▶ Task instructions
Your copy should start at the line with "À Vatan, la fibre optique a commencé à" and end at the line with "שונות ויש גם דמיון רב בין הממצאים הגנטיים" in the data below. Transcribe only those lines, exactly, pictures excluded.

▶ Records to use

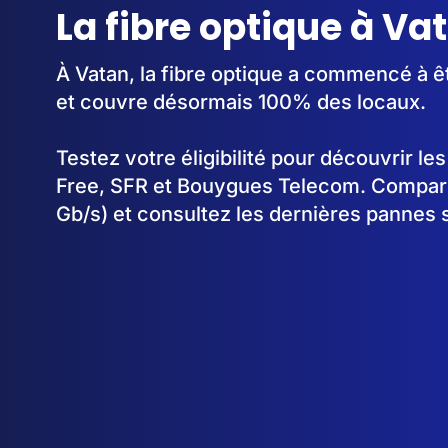
La fibre optique à Va
À Vatan, la fibre optique a commencé à 
et couvre désormais 100% des locaux.
Testez votre éligibilité pour découvrir le
Free, SFR et Bouygues Telecom. Comparez
Gb/s) et consultez les dernières pannes 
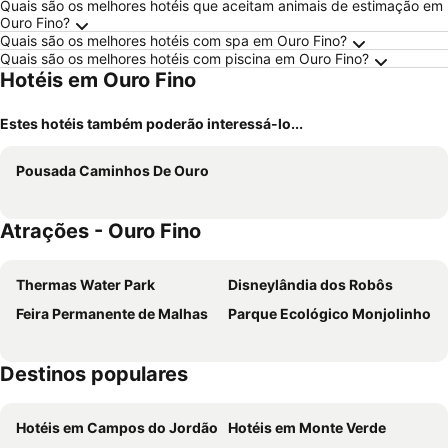
Quais são os melhores hotéis que aceitam animais de estimação em
Ouro Fino?
Quais são os melhores hotéis com spa em Ouro Fino?
Quais são os melhores hotéis com piscina em Ouro Fino?
Hotéis em Ouro Fino
Estes hotéis também poderão interessá-lo...
Pousada Caminhos De Ouro
Atrações - Ouro Fino
Thermas Water Park
Disneylândia dos Robôs
Feira Permanente de Malhas
Parque Ecológico Monjolinho
Destinos populares
Hotéis em Campos do Jordão
Hotéis em Monte Verde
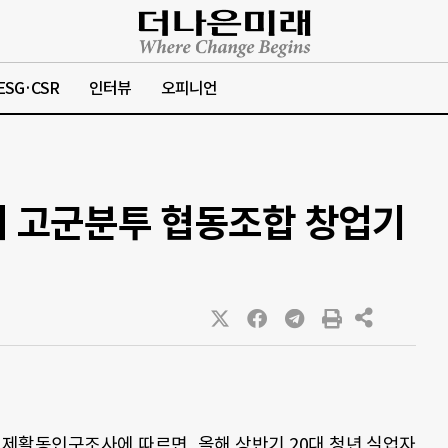
ESG·CSR
인터뷰
오피니언
의 고군분투 협동조합 창업기
 경제활동인구조사에 따르면, 올해 상반기 20대 청년 실업자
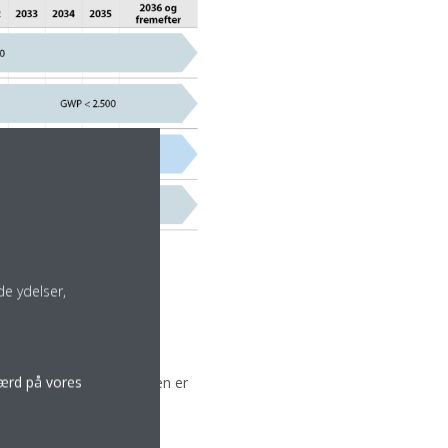
e ydelser,
færd på vores
eviderede F-gasforordningen er
kølemiddel.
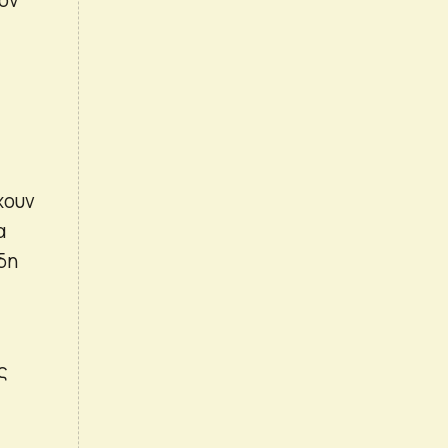
χουν
α
δη
ς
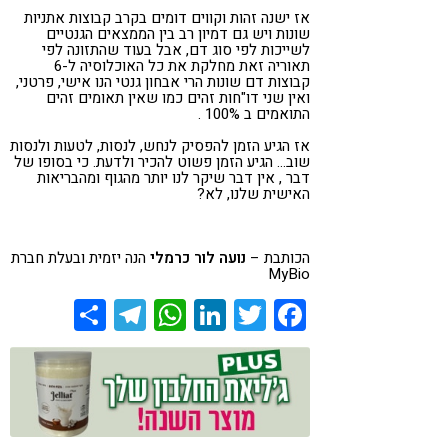
אז ישנה זהות וקווים דומים בקרב קבוצות אתניות
שונות ויש גם דמיון רב בין הממצאים הגנטיים
לשייכות לפי סוג דם, אבל בעוד שהתזונה לפי
תאוריה זאת מחלקת את כל האוכלוסיה ל-6
קבוצות דם שונות הרי אבחון גנטי הנו אישי, פרטני,
ואין שני דו"חות זהים כמו שאין תאומים זהים
התואמים ב 100% .
אז הגיע הזמן להפסיק לנחש, לנסות, לטעות ולנסות
שוב… הגיע הזמן פשוט להכיר ולדעת. כי בסופו של
דבר , אין דבר שיקר לנו יותר מהגוף ומהבריאות
האישית שלנו, לא?
הכותבת –
נועה לור כרמלי
הנה יזמית ובעלת חברת
MyBio
Share
Telegram
WhatsApp
LinkedIn
Twitter
Facebook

▶ Result of the exercise
À Vatan, la fibre optique a commencé à 
et couvre désormais 100% des locaux.
Testez votre éligibilité pour découvrir le
Free, SFR et Bouygues Telecom. Comparez
Gb/s) et consultez les dernières pannes 
Quais são os melhores hotéis que aceitam animais de estimação em
Ouro Fino?
Quais são os melhores hotéis com spa em Ouro Fino?
Quais são os melhores hotéis com piscina em Ouro Fino?
Hotéis em Ouro Fino
Estes hotéis também poderão interessá-lo...
Pousada Caminhos De Ouro
Atrações - Ouro Fino
Thermas Water Park
Disneylândia dos Robôs
Feira Permanente de Malhas
Parque Ecológico Monjolinho
Destinos populares
Hotéis em Campos do Jordão
Hotéis em Monte Verde
ESG·CSR
인터뷰
오피니언
의 고군분투 협동조합 창업기
 경제활동인구조사에 따르면, 올해 상반기 20대 청년 실업자
e ydelser,
færd på vores
eviderede F-gasforordningen er
kølemiddel.
χουν
α
δη
ς
אז ישנה זהות וקווים דומים בקרב קבוצות אתניות
שונות ויש גם דמיון רב בין הממצאים הגנטיים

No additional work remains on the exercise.